Un surplus de 2,7 M$ pour Carignan

Un surplus de 2,7 M$ pour Carignan

Carignan se dote désormais d’une politique de gestion des surplus.

Crédit photo : archives.

La municipalité de Carignan termine l’année financière 2017 avec un surplus qui s’élève à 2 785 277 $.

« Le surplus vient des droits de mutation et des nouvelles constructions », rapporte le maire Patrick Marquès en entrevue au sortir de la dernière séance du conseil municipal.

Le rapport financier au 31 décembre 2017 démontre un budget de fonctionnement de 17 706 038 $ alors que les charges, elles, sont de l’ordre de 14 920 761 $.

L’impôt foncier constitue la plus grosse part des revenus avec 13,4 M$ alors que la municipalité s’attendait dans son budget 2017 à 12,7 M$.

Au chapitre des dépenses, entre autres, l’administration générale retient 2,4 M$, la sécurité publique 2,7 M$, l’hygiène du milieu 3,6 M$. La dette à long terme est de 27,9 M$

Politique de gestion des surplus

Afin de donner une suite à l’adoption de la politique de gestion des surplus, l’administration affecte d’emblée 680 000 $ à la dette à l’ensemble à même le surplus qui a été dégagé.

Devant les élus et l’auditoire, Patrick Marquès a parlé d’une « gestion de prévoyance et de prudence afin d’assurer un coussin de sécurité en cas d’urgence. Que la Ville ait la capacité d’autofinancer des projets sans aller avec un règlement d’emprunt ou dans le fonds de roulement ».

Au Journal de Chambly, le maire précise encore plus ses pensées : « les surplus vont servir à bon escient pas pour des projets ponctuels. Les surplus étaient utilisés selon la bonne volonté du conseil. »

« Dorénavant nous solliciterons les citoyens pour les dossiers importants. » – Le maire Patrick Marquès

Plus tôt, le maire a énuméré les priorités :  « les aménagements des parcs, les travaux routiers souterrains, l’amélioration de la qualité des services, le nettoyage des fossés, le décloisonnement du secteur centre et Carignan-Salières et la sécurité routière ». Et d’ajouter que son administration devra s’occuper du « programme d’entretien des infrastructures, car négligé par le passé  ».

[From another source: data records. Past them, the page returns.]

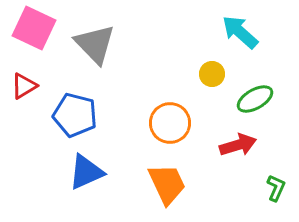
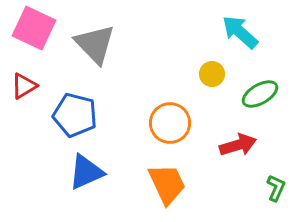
green ellipse: moved 5 px right, 5 px up
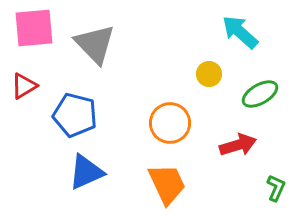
pink square: rotated 30 degrees counterclockwise
yellow circle: moved 3 px left
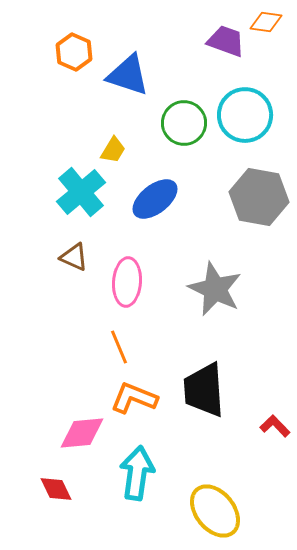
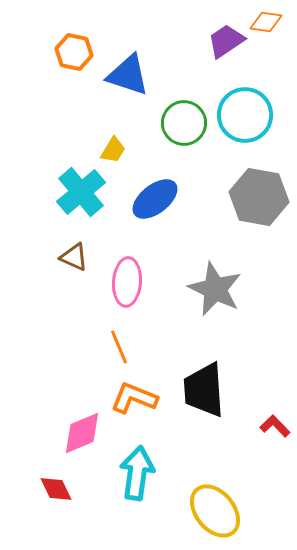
purple trapezoid: rotated 54 degrees counterclockwise
orange hexagon: rotated 12 degrees counterclockwise
pink diamond: rotated 18 degrees counterclockwise
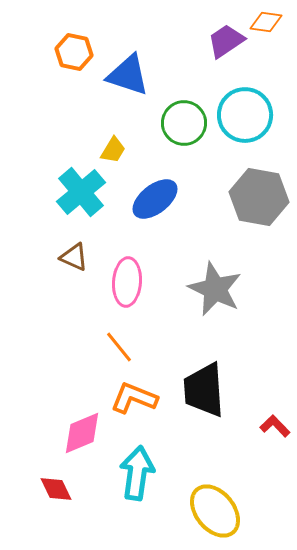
orange line: rotated 16 degrees counterclockwise
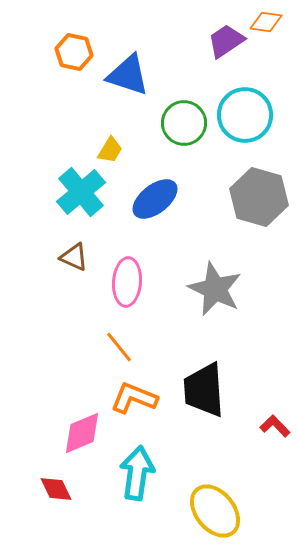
yellow trapezoid: moved 3 px left
gray hexagon: rotated 6 degrees clockwise
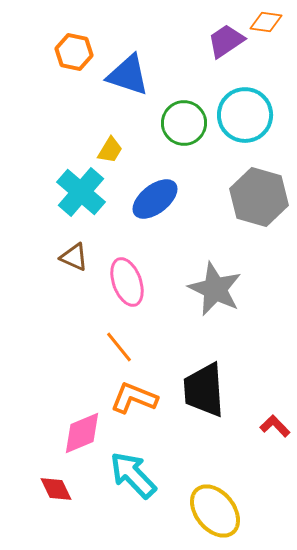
cyan cross: rotated 9 degrees counterclockwise
pink ellipse: rotated 24 degrees counterclockwise
cyan arrow: moved 4 px left, 2 px down; rotated 52 degrees counterclockwise
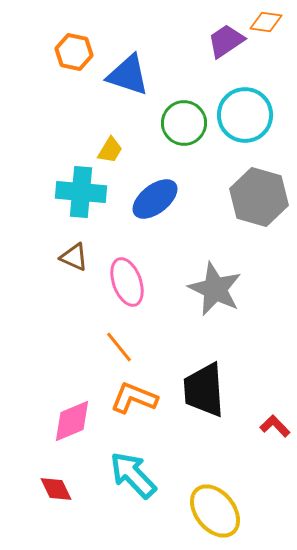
cyan cross: rotated 36 degrees counterclockwise
pink diamond: moved 10 px left, 12 px up
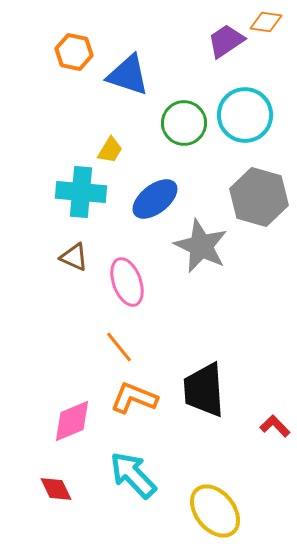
gray star: moved 14 px left, 43 px up
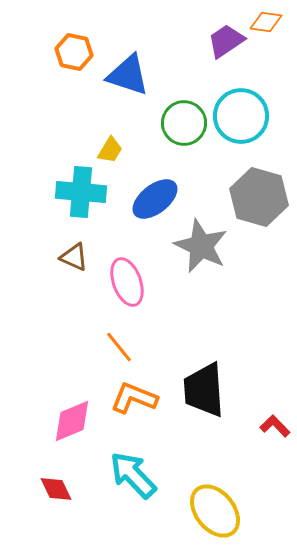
cyan circle: moved 4 px left, 1 px down
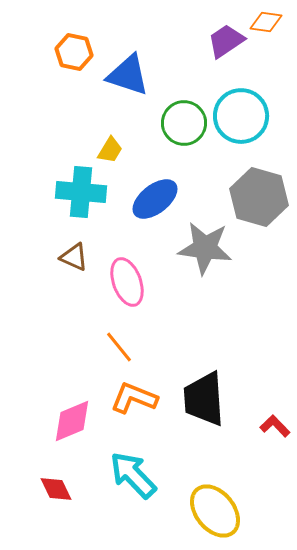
gray star: moved 4 px right, 2 px down; rotated 18 degrees counterclockwise
black trapezoid: moved 9 px down
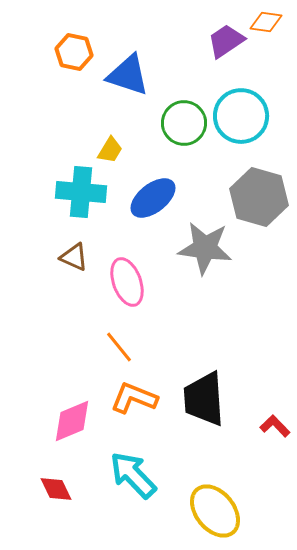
blue ellipse: moved 2 px left, 1 px up
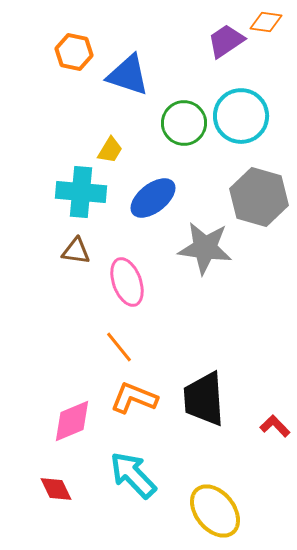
brown triangle: moved 2 px right, 6 px up; rotated 16 degrees counterclockwise
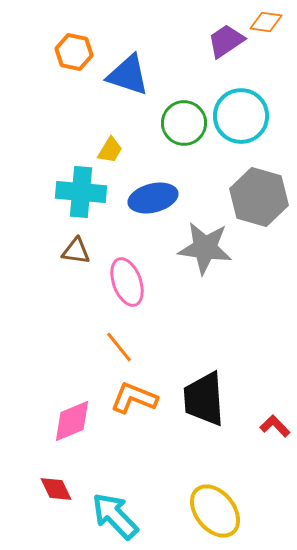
blue ellipse: rotated 24 degrees clockwise
cyan arrow: moved 18 px left, 41 px down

« Les années prochaines seront déterminantes (…) Dorénavant nous solliciterons les citoyens pour les dossiers importants ainsi que pour les priorités sectorielles afin que nos investissements respectent la volonté majoritaire. »

Deux démissions de suite

Christine Ménard, chef de division urbanisme quitte son poste, ainsi que la conseillère en environnement et développement durable, Nathalie Landry. Deux démissions qui font suite à trois autres départs ou abolition de poste survenus au cours des derniers mois.

À ce sujet, le maire reçoit ces départs avec philosophie et une certaine fierté que ces administrateurs passent par Carignan avant. « Les gens peuvent choisir d’aller dans d’autres endroits; c’est un cheminement de carrière et Carignan est une belle école. Ce n’est pas la première fois que ça nous arrive. »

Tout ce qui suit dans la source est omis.